An, meanwhile, received only polite appreciation from the neutrals. She had no compatriots in the room, since ordinary North Koreans are prevented from leaving their country.
It is unlikely that anyone was watching at home, either, as the Games are not being televised live in North Korea, according to Radio Free Asia (RFA). And BBC Monitoring has only been able to find a handful of text reports in the tightly-controlled state media.
Nonetheless, “the chattering class of Pyongyang certainly will, from one source or another” know the Olympic results as they come in, said John Everard, the UK’s ambassador to North Korea from 2006 to 2008.
An is among 16 North Korean who athletes have come to an opulent host city that could hardly be more different to the austere Pyongyang airport in which they were filmed setting off last month.
Top North Korean athletes were likely to have some awareness of the outside world, said Everard, but there was still likely to be a “shock factor”.
One of the viral moments of the Games so far was a rare encounter that seemed to break the boundaries: when a bronze-winning South Korean table-tennis player took a selfie that showed his mixed-doubles partner posing alongside the silver-winning North Korean duo.
Would the leadership in Pyongyang have anticipated – or relished – this brief symbol of unity between two nations who are still technically at war?
Agreeing to the selfie was “a message” from the North, said Prof Pachedo Pardo, who speculated that the move would have had Pyongyang’s consent. “North Korea is indicating that it doesn’t have a problem with South Korean people – that the issue it has is with the South Korean government.”
At any rate, the moment was not totally unexpected, after something similar in 2016. And two years later, North and South fielded a joint women’s ice hockey team at the Winter Games in the South.
The selfie represents one of the North’s few visible interactions with the outside world during the Games, including a perfunctory press conference by the two table-tennis stars.
Away from the stadiums, unverified footage has appeared to show An holding a collection of pin-badges, which are reported to be an item popularly traded by international gymnasts.
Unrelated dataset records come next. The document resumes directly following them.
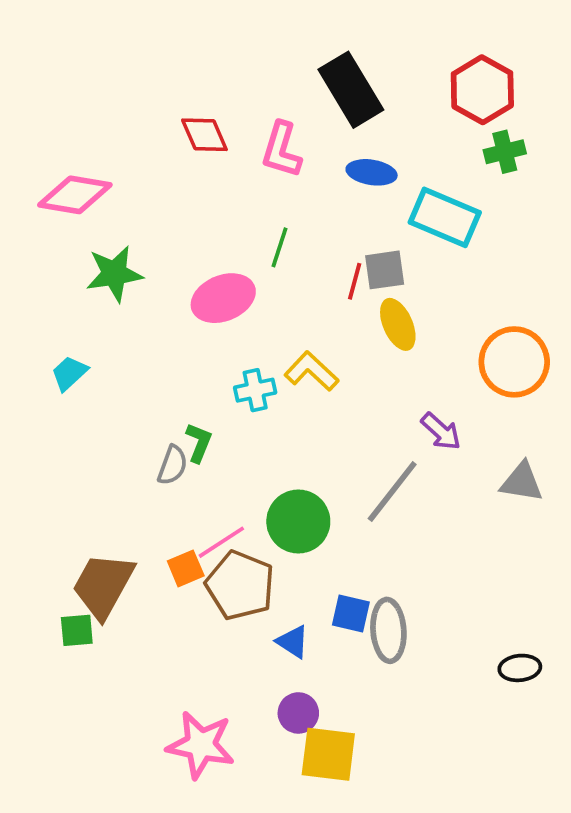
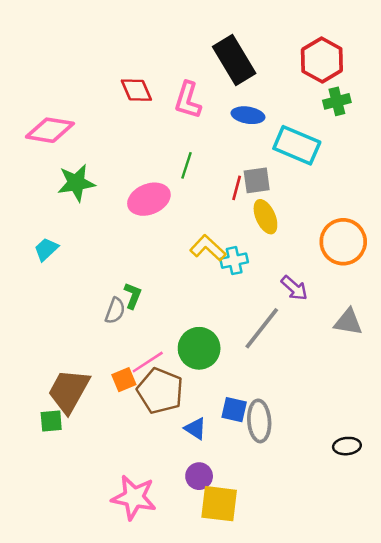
cyan cross: (255, 390) -> (234, 261), moved

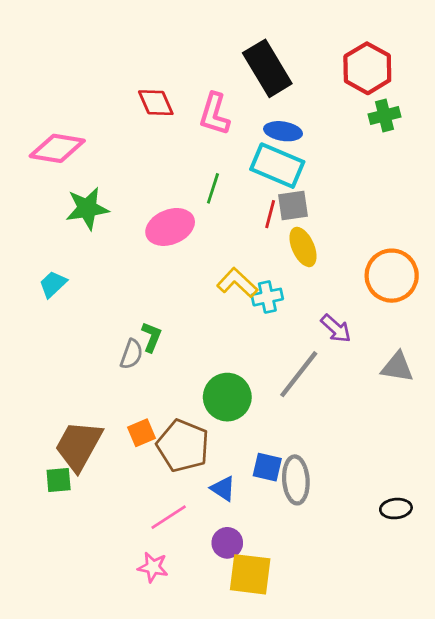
cyan rectangle: (297, 145) -> (277, 166), moved
pink line: (148, 362) -> (169, 517), moved
pink star: (134, 497) -> (153, 567), size x0.6

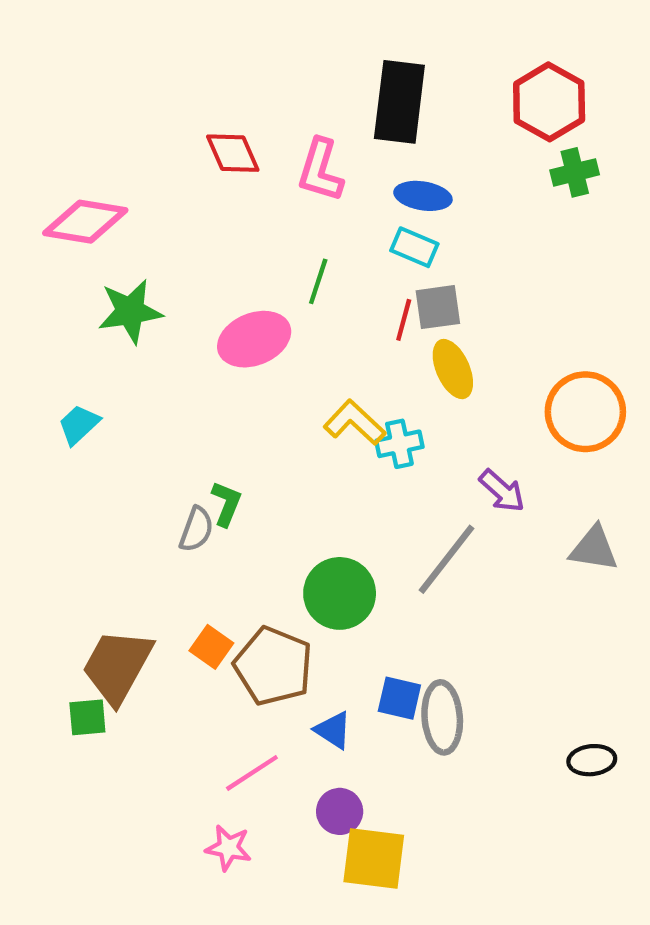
black rectangle: (267, 68) -> (399, 102), turned 38
cyan rectangle: (277, 166) -> (414, 247), size x0.6
orange square: (142, 433) -> (211, 647), turned -32

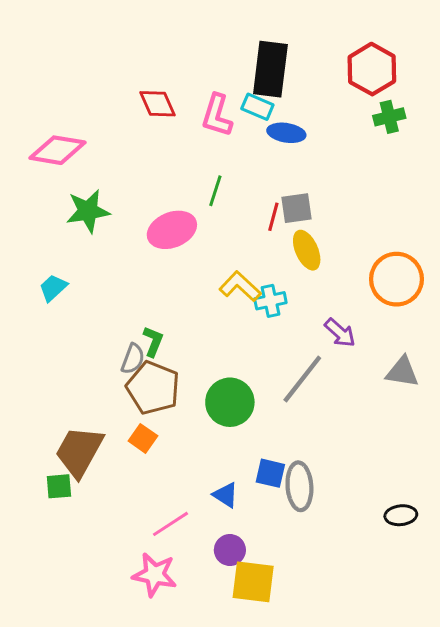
cyan rectangle: (414, 247) -> (257, 107), moved
brown pentagon: (273, 666) -> (153, 388), moved
pink star: (228, 848) -> (155, 575), size x1.4

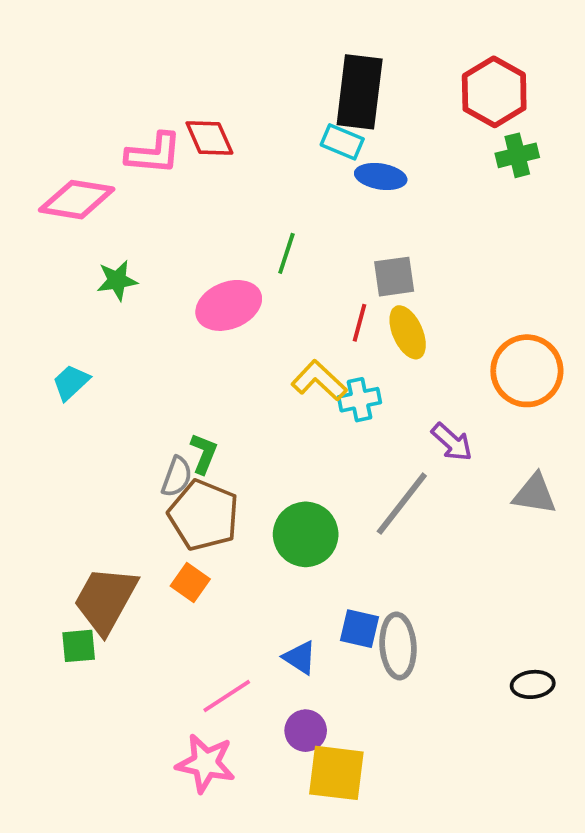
pink L-shape: (217, 115) -> (154, 153), moved, turned -102
green star: (88, 211) -> (117, 280), size x0.7
red line: (273, 217) -> (360, 323), moved

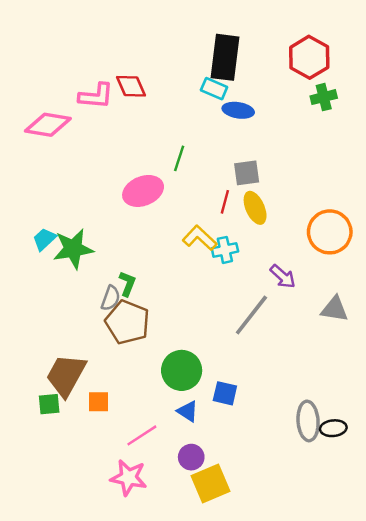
green star: (117, 280) -> (73, 249), moved, size x1.6
green circle: (306, 534) -> (182, 370), moved
orange square: (190, 582) -> (99, 402), moved, turned -35
gray ellipse: (398, 646) -> (308, 421), moved
yellow square: (336, 773) -> (210, 484), turned -30

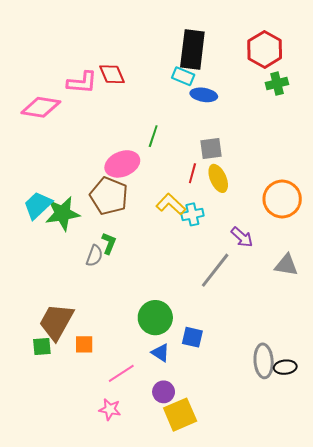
cyan trapezoid: (44, 239) -> (38, 205), size x1.4
brown pentagon: (127, 322) -> (109, 196), moved
pink star: (129, 478) -> (110, 409), size x0.7

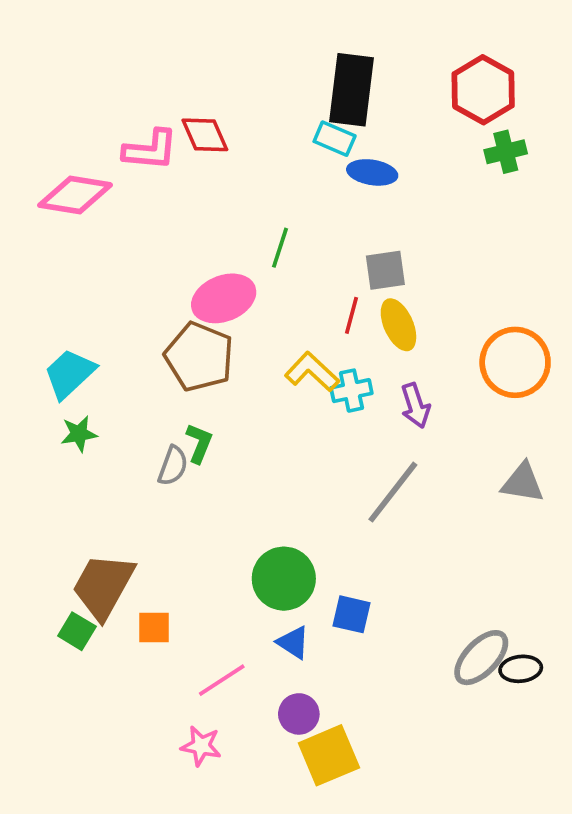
green star: (62, 213) -> (79, 434), moved, size x0.6
purple arrow: (242, 237) -> (415, 406), moved, turned 30
green square: (42, 346) -> (77, 631), turned 36
gray ellipse: (264, 361) -> (481, 658), turned 48

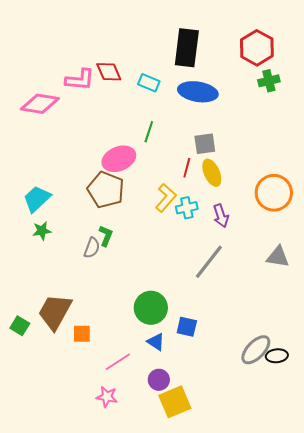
cyan rectangle: (335, 139) -> (149, 83), moved
blue ellipse: (372, 172) -> (198, 92), size x1.5
yellow L-shape: (312, 372) -> (166, 198), turned 88
green square: (77, 631) -> (20, 326), moved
After so much exposure to the Western world, the athletes will probably undergo a gruelling “debrief” after returning home to ensure they stay on-message, said Lee, who is also the co-host of the BBC World Service’s Lazarus Heist podcast.
Contrary to the myth, any athlete deemed to have “failed” would probably not be punished, the analysts agreed. But they could face gruelling “self-criticism” sessions.
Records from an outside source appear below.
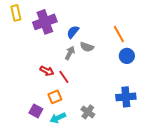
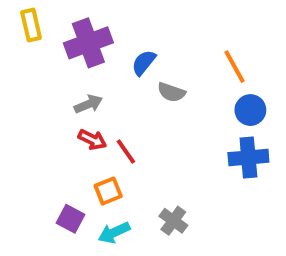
gray arrow: (70, 53) -> (88, 104), moved, turned 40
blue cross: (126, 97) -> (248, 157), moved

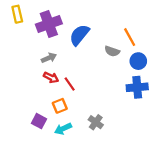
blue semicircle: (144, 63) -> (79, 35), size x1.5
gray semicircle: (171, 92) -> (112, 51), moved

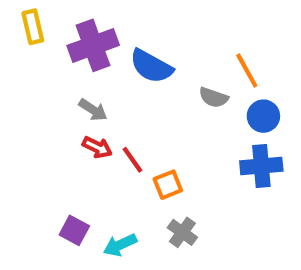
blue semicircle: (79, 35) -> (151, 66), turned -100
gray arrow: (49, 58) -> (93, 110), turned 56
orange square: (60, 106) -> (168, 185), moved

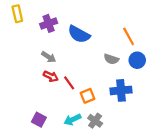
purple cross: (93, 45) -> (49, 23), size x0.7
gray semicircle: (214, 97) -> (111, 59), moved
blue cross: (261, 166) -> (121, 90), moved
cyan arrow: (120, 245) -> (72, 120), moved

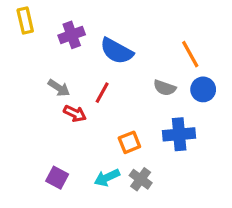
gray arrow: (49, 57) -> (59, 88), moved
red line: (69, 83) -> (102, 93), moved, turned 64

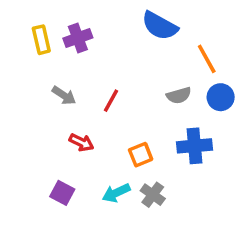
yellow rectangle: (25, 20) -> (41, 40), moved
blue semicircle: (117, 51) -> (160, 26), moved
gray semicircle: (165, 88) -> (179, 95), turned -35
red arrow: (75, 113) -> (81, 142), moved

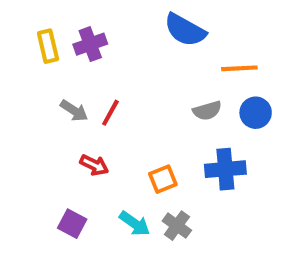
orange line: (207, 59) -> (239, 68), turned -64
red line: (111, 101) -> (110, 113), moved
cyan arrow: (116, 193) -> (135, 224), turned -120

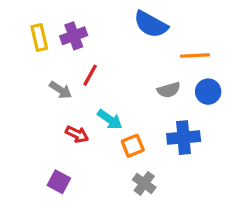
red line: (110, 113) -> (90, 75), moved
cyan arrow: (135, 224) -> (110, 119), moved

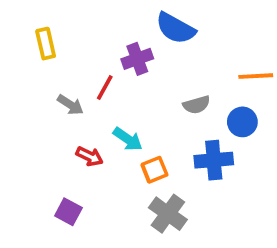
purple cross: (74, 36) -> (137, 59), moved
orange line: (195, 56) -> (256, 76), moved
blue circle: (208, 92) -> (242, 122), moved
gray cross: (144, 183) -> (168, 214), size x1.4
“The big hit for not winning a medal isn’t so much the punishment, it’s that you don’t gain all the benefits that you could have gained,” said Everard. Victorious athletes may be given higher status in society and even prizes such as a new home.
It remains to be seen whether this latest sporting diplomacy will translate into meaningful new talks between the two Koreas. The relative bonhomie in Paris was briefly imperilled at the outset by a furore when organisers mixed up the two nations’ names in the opening ceremonyfor which they apologised.
Outside the Bercy Arena after Saturday’s gymnastics, one fan from the Seoul side was not convinced the politics would change much.
But she said the sight of sportspeople sharing a stage was at least a reminder that all Koreans were united by something “human”.